> **Exercise instructions**
Line by line, retype the material exactly and leave each picture out.
Entries supplied START
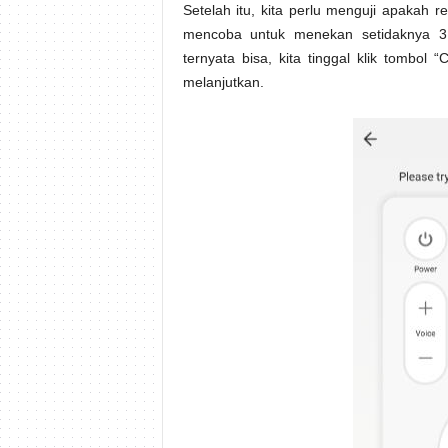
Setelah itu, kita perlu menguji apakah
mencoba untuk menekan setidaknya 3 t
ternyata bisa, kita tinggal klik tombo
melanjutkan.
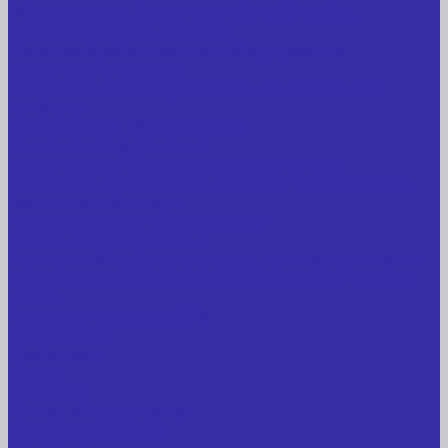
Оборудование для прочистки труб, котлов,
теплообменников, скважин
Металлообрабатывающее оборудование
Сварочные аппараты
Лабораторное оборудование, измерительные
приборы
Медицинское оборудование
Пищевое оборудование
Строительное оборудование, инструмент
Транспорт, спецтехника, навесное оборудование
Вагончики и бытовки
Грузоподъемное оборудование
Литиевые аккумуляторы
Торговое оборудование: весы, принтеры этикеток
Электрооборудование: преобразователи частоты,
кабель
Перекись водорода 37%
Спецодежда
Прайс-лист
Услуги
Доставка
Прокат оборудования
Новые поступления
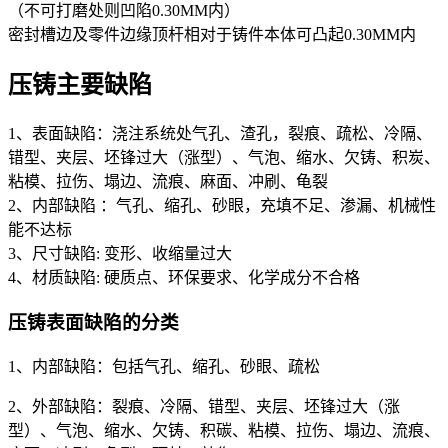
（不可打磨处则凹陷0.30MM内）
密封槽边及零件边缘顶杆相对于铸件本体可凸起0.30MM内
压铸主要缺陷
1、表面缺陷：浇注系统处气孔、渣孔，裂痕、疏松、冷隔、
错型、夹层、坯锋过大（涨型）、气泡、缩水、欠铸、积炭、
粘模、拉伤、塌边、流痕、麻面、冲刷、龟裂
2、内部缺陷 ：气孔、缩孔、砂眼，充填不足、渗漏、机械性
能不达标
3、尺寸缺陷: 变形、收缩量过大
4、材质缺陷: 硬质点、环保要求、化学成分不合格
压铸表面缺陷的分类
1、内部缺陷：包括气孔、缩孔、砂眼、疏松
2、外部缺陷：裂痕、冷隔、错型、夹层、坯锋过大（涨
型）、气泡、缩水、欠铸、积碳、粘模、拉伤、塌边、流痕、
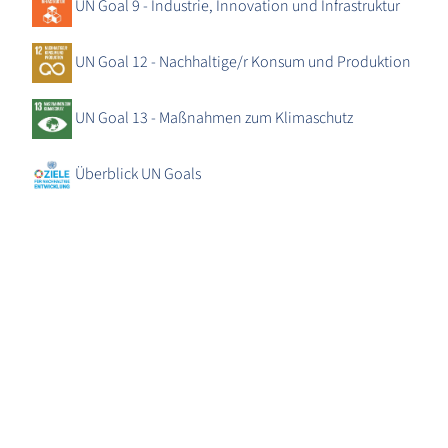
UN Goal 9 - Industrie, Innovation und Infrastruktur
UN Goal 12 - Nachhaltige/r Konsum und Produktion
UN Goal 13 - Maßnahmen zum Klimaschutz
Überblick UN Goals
Entries supplied END
> **The answer**
Setelah itu, kita perlu menguji apakah
mencoba untuk menekan setidaknya 3 t
ternyata bisa, kita tinggal klik tombo
melanjutkan.
Оборудование для прочистки труб, котлов,
теплообменников, скважин
Металлообрабатывающее оборудование
Сварочные аппараты
Лабораторное оборудование, измерительные
приборы
Медицинское оборудование
Пищевое оборудование
Строительное оборудование, инструмент
Транспорт, спецтехника, навесное оборудование
Вагончики и бытовки
Грузоподъемное оборудование
Литиевые аккумуляторы
Торговое оборудование: весы, принтеры этикеток
Электрооборудование: преобразователи частоты,
кабель
Перекись водорода 37%
Спецодежда
Прайс-лист
Услуги
Доставка
Прокат оборудования
Новые поступления
（不可打磨处则凹陷0.30MM内）
密封槽边及零件边缘顶杆相对于铸件本体可凸起0.30MM内
压铸主要缺陷
1、表面缺陷：浇注系统处气孔、渣孔，裂痕、疏松、冷隔、
错型、夹层、坯锋过大（涨型）、气泡、缩水、欠铸、积炭、
粘模、拉伤、塌边、流痕、麻面、冲刷、龟裂
2、内部缺陷 ：气孔、缩孔、砂眼，充填不足、渗漏、机械性
能不达标
3、尺寸缺陷: 变形、收缩量过大
4、材质缺陷: 硬质点、环保要求、化学成分不合格
压铸表面缺陷的分类
1、内部缺陷：包括气孔、缩孔、砂眼、疏松
2、外部缺陷：裂痕、冷隔、错型、夹层、坯锋过大（涨
型）、气泡、缩水、欠铸、积碳、粘模、拉伤、塌边、流痕、
UN Goal 9 - Industrie, Innovation und Infrastruktur
UN Goal 12 - Nachhaltige/r Konsum und Produktion
UN Goal 13 - Maßnahmen zum Klimaschutz
Überblick UN Goals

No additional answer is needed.